**Exercise instructions**: Of the entries below, return exactly those lines that fall between the one containing "spoľahlivé hovory a" and the one containing "cenu než nový kus.", the two end lines included.

Start of Data provided

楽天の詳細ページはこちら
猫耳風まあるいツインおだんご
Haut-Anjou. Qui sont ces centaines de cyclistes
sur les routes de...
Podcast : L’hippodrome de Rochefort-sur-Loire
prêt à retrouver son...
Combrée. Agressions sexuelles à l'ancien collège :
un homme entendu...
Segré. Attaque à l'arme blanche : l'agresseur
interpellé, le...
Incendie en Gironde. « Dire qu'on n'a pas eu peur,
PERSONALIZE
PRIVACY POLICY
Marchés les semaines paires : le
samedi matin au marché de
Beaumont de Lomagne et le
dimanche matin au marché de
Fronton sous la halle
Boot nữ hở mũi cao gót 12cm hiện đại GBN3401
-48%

End of Data provided
Start of Data provided

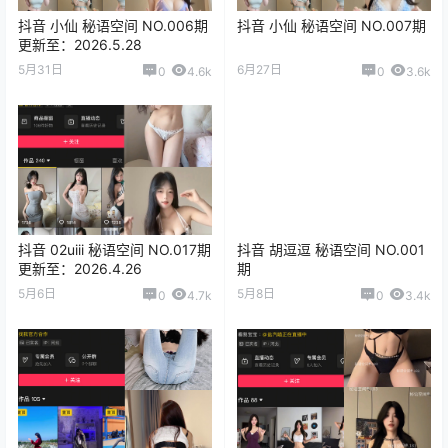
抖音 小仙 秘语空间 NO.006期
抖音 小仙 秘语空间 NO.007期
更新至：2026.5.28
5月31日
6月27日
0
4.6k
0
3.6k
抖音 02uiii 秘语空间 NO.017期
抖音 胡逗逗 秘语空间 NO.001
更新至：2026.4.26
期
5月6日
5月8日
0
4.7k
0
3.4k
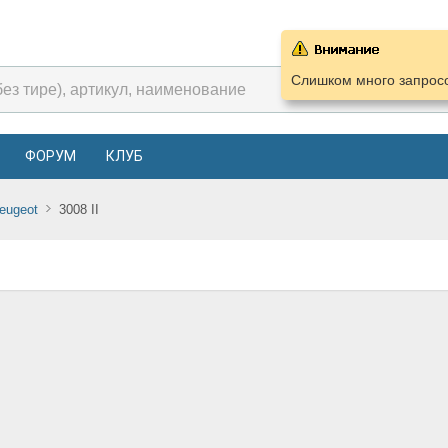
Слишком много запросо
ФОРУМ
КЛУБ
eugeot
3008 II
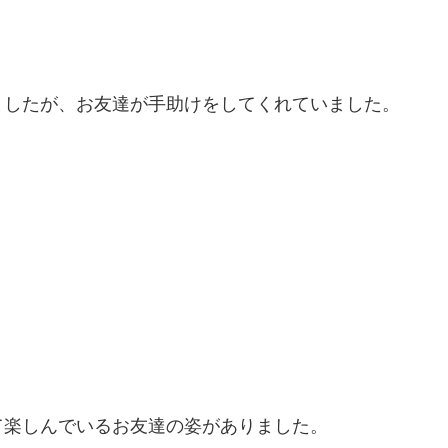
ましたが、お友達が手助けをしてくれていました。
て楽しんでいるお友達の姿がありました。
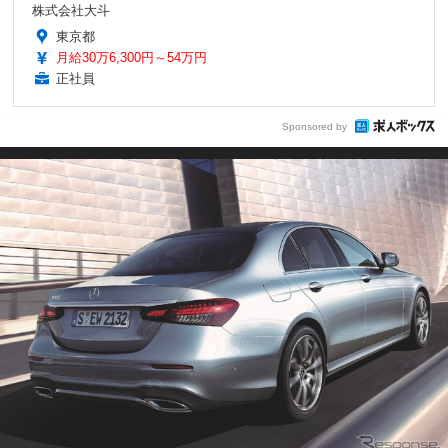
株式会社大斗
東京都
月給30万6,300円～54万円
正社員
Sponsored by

End of Data provided
Start of Data provided

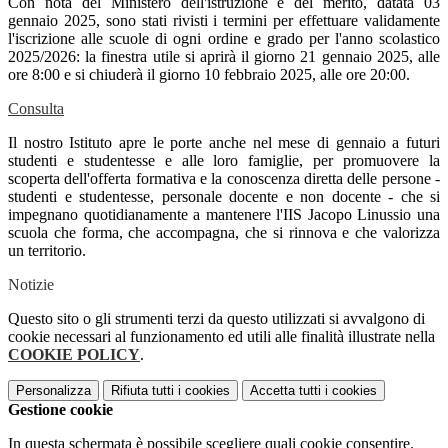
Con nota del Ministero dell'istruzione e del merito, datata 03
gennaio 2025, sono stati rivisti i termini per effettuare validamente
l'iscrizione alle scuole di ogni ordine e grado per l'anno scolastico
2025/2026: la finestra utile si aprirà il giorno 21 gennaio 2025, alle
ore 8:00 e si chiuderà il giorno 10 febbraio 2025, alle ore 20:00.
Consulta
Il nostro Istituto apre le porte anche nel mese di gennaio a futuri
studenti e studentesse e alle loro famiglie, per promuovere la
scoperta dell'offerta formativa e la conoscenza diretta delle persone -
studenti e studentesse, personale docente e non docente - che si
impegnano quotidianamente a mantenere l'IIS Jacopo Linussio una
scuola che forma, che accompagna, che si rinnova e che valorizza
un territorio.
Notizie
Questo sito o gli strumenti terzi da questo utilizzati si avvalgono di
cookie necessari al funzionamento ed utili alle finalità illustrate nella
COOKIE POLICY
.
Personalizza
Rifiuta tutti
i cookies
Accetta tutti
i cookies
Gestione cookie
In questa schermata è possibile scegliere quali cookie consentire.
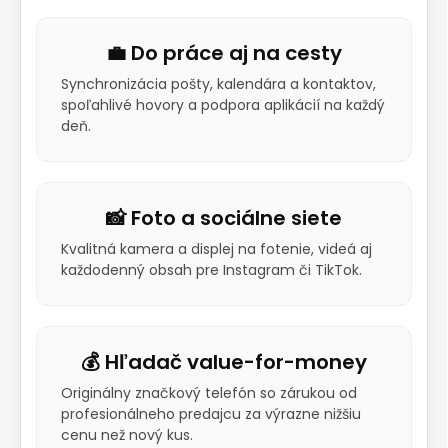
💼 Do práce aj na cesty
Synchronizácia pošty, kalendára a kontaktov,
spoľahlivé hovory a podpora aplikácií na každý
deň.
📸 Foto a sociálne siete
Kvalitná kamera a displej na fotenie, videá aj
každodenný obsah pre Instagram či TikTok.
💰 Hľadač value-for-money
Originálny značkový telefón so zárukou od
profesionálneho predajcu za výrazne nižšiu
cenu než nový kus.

End of Data provided

**Answer**:
spoľahlivé hovory a podpora aplikácií na každý
deň.
📸 Foto a sociálne siete
Kvalitná kamera a displej na fotenie, videá aj
každodenný obsah pre Instagram či TikTok.
💰 Hľadač value-for-money
Originálny značkový telefón so zárukou od
profesionálneho predajcu za výrazne nižšiu
cenu než nový kus.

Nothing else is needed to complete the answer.